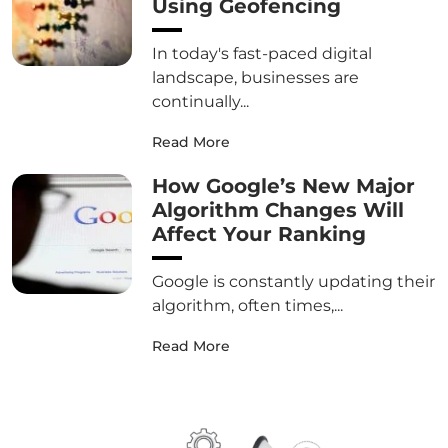
Using Geofencing
In today's fast-paced digital
landscape, businesses are
continually...
Read More
How Google’s New Major
Algorithm Changes Will
Affect Your Ranking
Google is constantly updating their
algorithm, often times,...
Read More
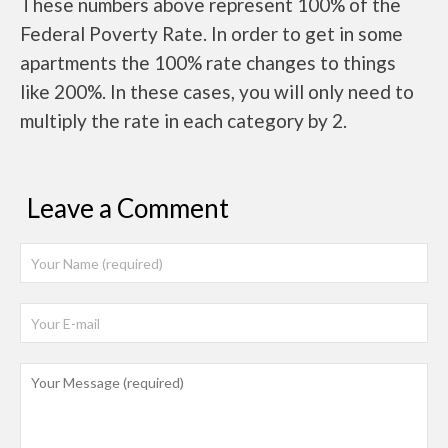
These numbers above represent 100% of the
Federal Poverty Rate. In order to get in some
apartments the 100% rate changes to things
like 200%. In these cases, you will only need to
multiply the rate in each category by 2.
Leave a Comment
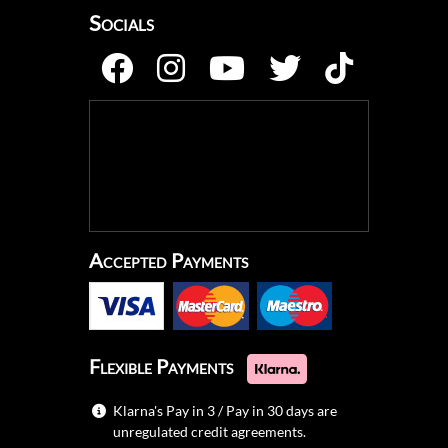
Socials
Accepted Payments
Flexible Payments
Klarna's Pay in 3 / Pay in 30 days are
unregulated credit agreements.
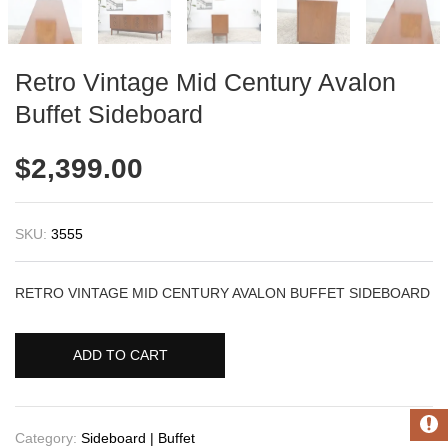
Retro Vintage Mid Century Avalon
Buffet Sideboard
$
2,399.00
SKU:
3555
RETRO VINTAGE MID CENTURY AVALON BUFFET SIDEBOARD
ADD TO CART
Category:
Sideboard | Buffet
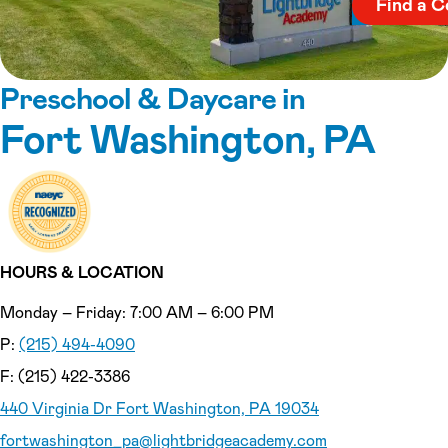
Find a C
Preschool & Daycare in
Fort Washington, PA
HOURS & LOCATION
Monday – Friday: 7:00 AM – 6:00 PM
P:
(215) 494-4090
F: (215) 422-3386
440 Virginia Dr Fort Washington, PA 19034
fortwashington_pa
@lightbridgeacademy.com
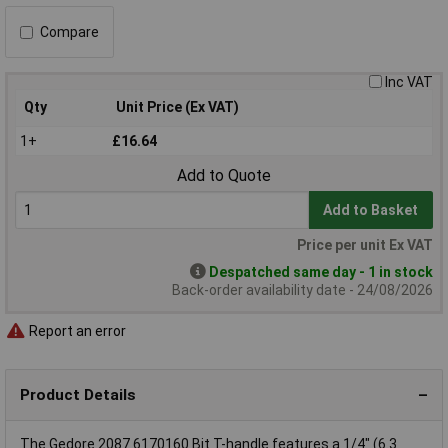
Compare
Inc VAT
Qty
Unit Price (Ex VAT)
1+
£16.64
Add to Quote
Add to Basket
Price per unit Ex VAT
Despatched same day - 1 in stock
Back-order availability date - 24/08/2026
Report an error
Product Details
The Gedore 2087 6170160 Bit T-handle features a 1/4" (6.3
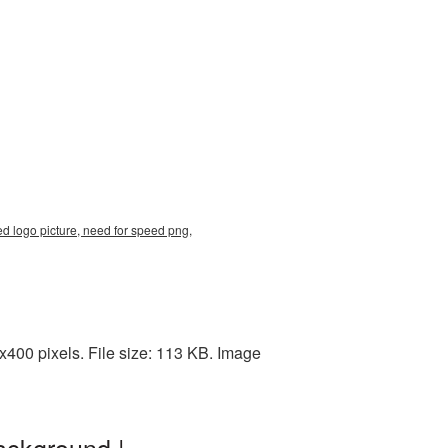
ed logo picture, need for speed png,
400 pixels. File size: 113 KB. Image
ackground |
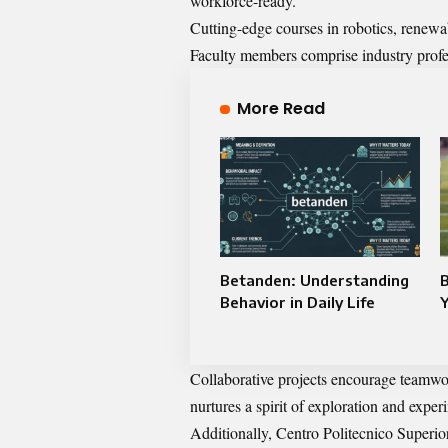
workforce-ready.
Cutting-edge courses in robotics, renewabl
Faculty members comprise industry profes
More Read
Betanden: Understanding
B
Behavior in Daily Life
Collaborative projects encourage team
nurtures a spirit of exploration and exper
Additionally, Centro Politecnico Superior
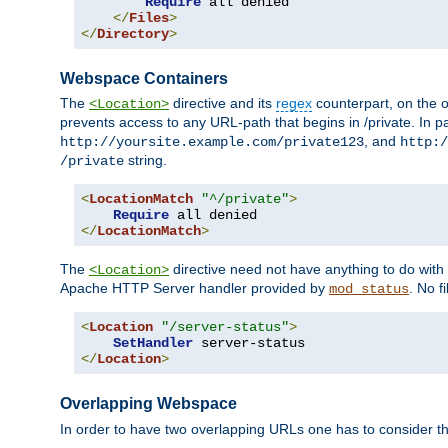
Require
 all denied

</
Files
>
</
Directory
>
Webspace Containers
The
directive and its
regex
counterpart, on the o
<Location>
prevents access to any URL-path that begins in /private. In part
, and
http://yoursite.example.com/private123
http:/
string.
/private
<
LocationMatch
"^/private"
>
Require
</
LocationMatch
>
The
directive need not have anything to do with
<Location>
Apache HTTP Server handler provided by
. No f
mod_status
<
Location
"/server-status"
>
SetHandler
</
Location
>
Overlapping Webspace
In order to have two overlapping URLs one has to consider the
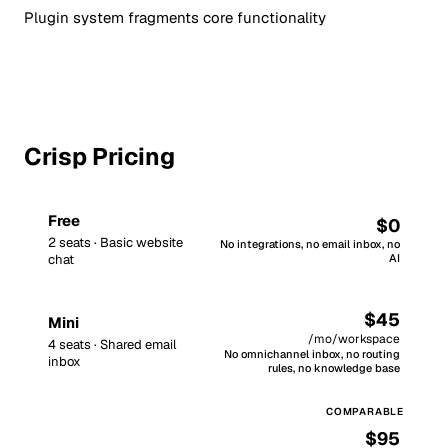
Plugin system fragments core functionality
Crisp Pricing
Free
$0
2 seats · Basic website
No integrations, no email inbox, no
chat
AI
$45
Mini
/mo/workspace
4 seats · Shared email
No omnichannel inbox, no routing
inbox
rules, no knowledge base
$95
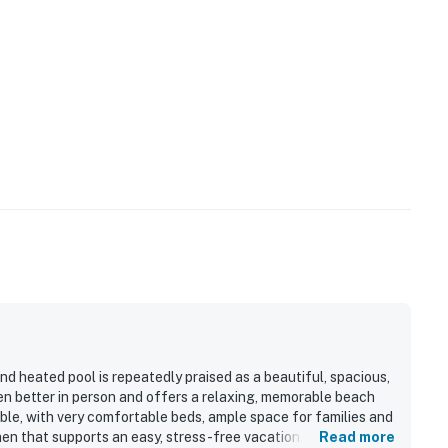
d heated pool is repeatedly praised as a beautiful, spacious,
en better in person and offers a relaxing, memorable beach
able, with very comfortable beds, ample space for families and
hen that supports an easy, stress-free vacation. The condo is
Read more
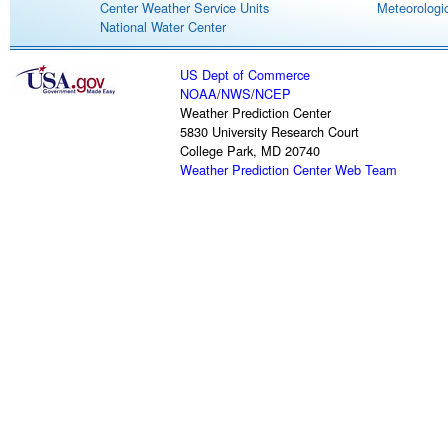
Center Weather Service Units
Meteorologic
National Water Center
US Dept of Commerce
NOAA
/
NWS
/
NCEP
Weather Prediction Center
5830 University Research Court
College Park, MD 20740
Weather Prediction Center Web Team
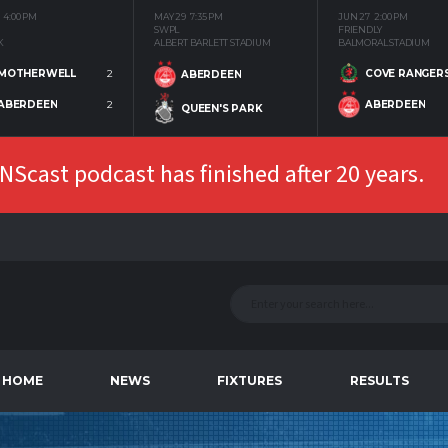
4:00 PM
MAY 29
7:35 PM
JUN 27
2:00 PM
SWPL
FRIENDLY
K
ALBERT BARLETT STADIUM
BALMORAL STADIUM
MOTHERWELL
2
COVE RANGER
ABERDEEN
ABERDEEN
2
ABERDEEN
QUEEN'S PARK
Scast podcast has finished after 20 years.
HOME
NEWS
FIXTURES
RESULTS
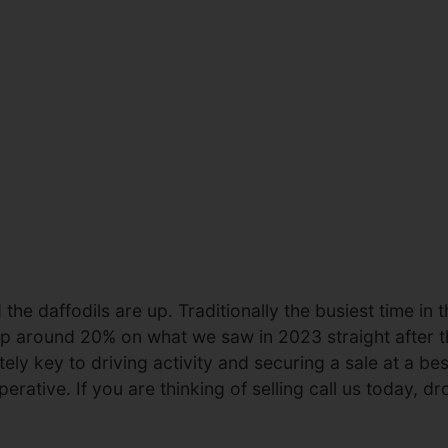
the daffodils are up. Traditionally the busiest time in 
s up around 20% on what we saw in 2023 straight after 
ely key to driving activity and securing a sale at a bes
rative. If you are thinking of selling call us today, dr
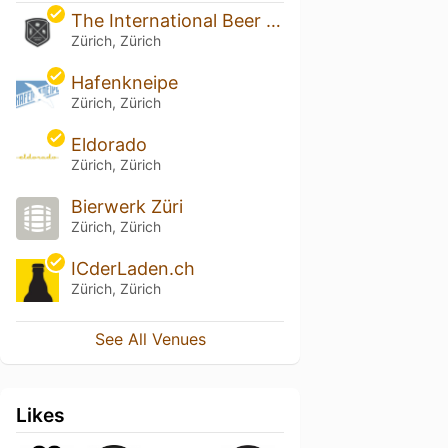
The International Beer Bar
Zürich, Zürich
Hafenkneipe
Zürich, Zürich
Eldorado
Zürich, Zürich
Bierwerk Züri
Zürich, Zürich
ICderLaden.ch
Zürich, Zürich
See All Venues
Likes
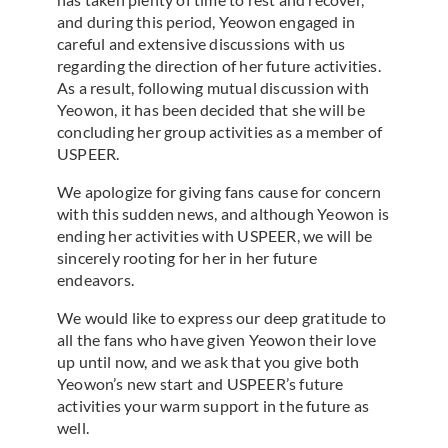
and during this period, Yeowon engaged in
careful and extensive discussions with us
regarding the direction of her future activities.
As a result, following mutual discussion with
Yeowon, it has been decided that she will be
concluding her group activities as a member of
USPEER.
We apologize for giving fans cause for concern
with this sudden news, and although Yeowon is
ending her activities with USPEER, we will be
sincerely rooting for her in her future
endeavors.
We would like to express our deep gratitude to
all the fans who have given Yeowon their love
up until now, and we ask that you give both
Yeowon’s new start and USPEER’s future
activities your warm support in the future as
well.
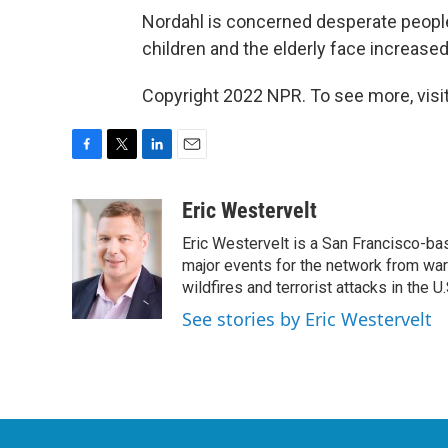
Nordahl is concerned desperate people
children and the elderly face increased
Copyright 2022 NPR. To see more, visit
F
T
L
E
a
w
i
m
c
i
n
a
Eric Westervelt
e
t
k
i
Eric Westervelt is a San Francisco-b
b
t
e
l
o
e
d
major events for the network from wars
o
r
I
wildfires and terrorist attacks in the U.
k
n
See stories by Eric Westervelt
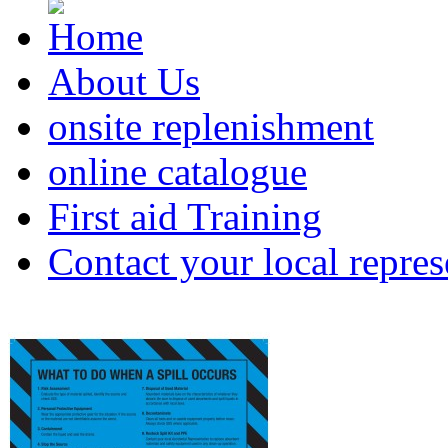
About Us
onsite replenishment
online catalogue
First aid Training
Contact your local repres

========================

If a record holds a picture, leave the picture out and copy everything else exactly.

Using Geofencing
In today's fast-paced digital
landscape, businesses are
continually...
Read More
How Google’s New Major
Algorithm Changes Will
Affect Your Ranking
Google is constantly updating their
algorithm, often times,...
Read More
These numbers above represent 100% of the
Federal Poverty Rate. In order to get in some
apartments the 100% rate changes to things
like 200%. In these cases, you will only need to
multiply the rate in each category by 2.
Leave a Comment
Socials
Accepted Payments
Flexible Payments
Klarna's Pay in 3 / Pay in 30 days are
unregulated credit agreements.
Retro Vintage Mid Century Avalon
Buffet Sideboard
$
2,399.00
SKU:
3555
RETRO VINTAGE MID CENTURY AVALON BUFFET SIDEBOARD
ADD TO CART
Category:
Sideboard | Buffet
Find a C
Preschool & Daycare in
Fort Washington, PA
HOURS & LOCATION
Monday – Friday: 7:00 AM – 6:00 PM
P:
(215) 494-4090
F: (215) 422-3386
440 Virginia Dr Fort Washington, PA 19034
fortwashington_pa
@lightbridgeacademy.com
Compare
Inc VAT
Qty
Unit Price (Ex VAT)
1+
£16.64
Add to Quote
Add to Basket
Price per unit Ex VAT
Despatched same day - 1 in stock
Back-order availability date - 24/08/2026
Report an error
Product Details
The Gedore 2087 6170160 Bit T-handle features a 1/4" (6.3
ed logo picture, need for speed png,
400 pixels. File size: 113 KB. Image
ackground |
workforce-ready.
Cutting-edge courses in robotics, renewabl
Faculty members comprise industry profes
More Read
Betanden: Understanding
B
Behavior in Daily Life
Collaborative projects encourage team
nurtures a spirit of exploration and exper
Additionally, Centro Politecnico Superior
Require
 all denied

</
Files
>
</
Directory
>
Webspace Containers
The
directive and its
regex
counterpart, on the o
<Location>
prevents access to any URL-path that begins in /private. In part
, and
http://yoursite.example.com/private123
http:/
string.
/private
<
LocationMatch
"^/private"
>
Require
</
LocationMatch
>
The
directive need not have anything to do with
<Location>
Apache HTTP Server handler provided by
. No f
mod_status
<
Location
"/server-status"
>
SetHandler
</
Location
>
Overlapping Webspace
In order to have two overlapping URLs one has to consider the
Plugin system fragments core functionality
Crisp Pricing
Free
$0
2 seats · Basic website
No integrations, no email inbox, no
chat
AI
$45
Mini
/mo/workspace
4 seats · Shared email
No omnichannel inbox, no routing
inbox
rules, no knowledge base
$95
d heated pool is repeatedly praised as a beautiful, spacious,
en better in person and offers a relaxing, memorable beach
able, with very comfortable beds, ample space for families and
hen that supports an easy, stress-free vacation. The condo is
Read more
Center Weather Service Units
Meteorologic
National Water Center
US Dept of Commerce
NOAA
/
NWS
/
NCEP
Weather Prediction Center
5830 University Research Court
College Park, MD 20740
Weather Prediction Center Web Team
4:00 PM
MAY 29
7:35 PM
JUN 27
2:00 PM
SWPL
FRIENDLY
K
ALBERT BARLETT STADIUM
BALMORAL STADIUM
MOTHERWELL
2
COVE RANGER
ABERDEEN
ABERDEEN
2
ABERDEEN
QUEEN'S PARK
Scast podcast has finished after 20 years.
HOME
NEWS
FIXTURES
RESULTS
the daffodils are up. Traditionally the busiest time in 
s up around 20% on what we saw in 2023 straight after 
ely key to driving activity and securing a sale at a bes
rative. If you are thinking of selling call us today, dr
The International Beer Bar
Zürich, Zürich
Hafenkneipe
Zürich, Zürich
Eldorado
Zürich, Zürich
Bierwerk Züri
Zürich, Zürich
ICderLaden.ch
Zürich, Zürich
See All Venues
Likes
and during this period, Yeowon engaged in
careful and extensive discussions with us
regarding the direction of her future activities.
As a result, following mutual discussion with
Yeowon, it has been decided that she will be
concluding her group activities as a member of
USPEER.
We apologize for giving fans cause for concern
with this sudden news, and although Yeowon is
ending her activities with USPEER, we will be
sincerely rooting for her in her future
endeavors.
We would like to express our deep gratitude to
all the fans who have given Yeowon their love
up until now, and we ask that you give both
Yeowon’s new start and USPEER’s future
activities your warm support in the future as
well.
Nordahl is concerned desperate people
children and the elderly face increased
Copyright 2022 NPR. To see more, visit
F
T
L
E
a
w
i
m
c
i
n
a
Eric Westervelt
e
t
k
i
Eric Westervelt is a San Francisco-b
b
t
e
l
o
e
d
major events for the network from wars
o
r
I
wildfires and terrorist attacks in the U.
k
n
See stories by Eric Westervelt
About Us
onsite replenishment
online catalogue
First aid Training
Contact your local repres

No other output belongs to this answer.